§ **Problem description**: What lines in the records below mention "двигателей"? List them all.

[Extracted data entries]
···
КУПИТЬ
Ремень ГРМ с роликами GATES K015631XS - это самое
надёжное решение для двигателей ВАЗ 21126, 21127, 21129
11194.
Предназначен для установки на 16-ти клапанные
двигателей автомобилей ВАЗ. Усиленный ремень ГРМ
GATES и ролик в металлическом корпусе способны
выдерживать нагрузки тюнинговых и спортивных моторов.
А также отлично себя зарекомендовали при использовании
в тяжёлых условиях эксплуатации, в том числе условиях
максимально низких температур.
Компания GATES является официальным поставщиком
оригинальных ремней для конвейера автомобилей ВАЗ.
···
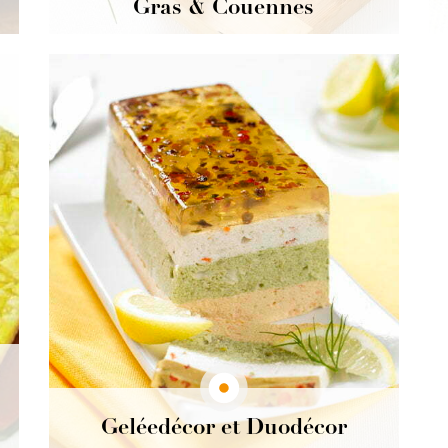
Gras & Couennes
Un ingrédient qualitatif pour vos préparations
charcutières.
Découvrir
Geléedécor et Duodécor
···
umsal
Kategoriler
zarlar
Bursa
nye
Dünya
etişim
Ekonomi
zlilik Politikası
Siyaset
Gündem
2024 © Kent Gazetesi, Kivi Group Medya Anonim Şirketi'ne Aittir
···
§ **Result for this exercise**:
надёжное решение для двигателей ВАЗ 21126, 21127, 21129
двигателей автомобилей ВАЗ. Усиленный ремень ГРМ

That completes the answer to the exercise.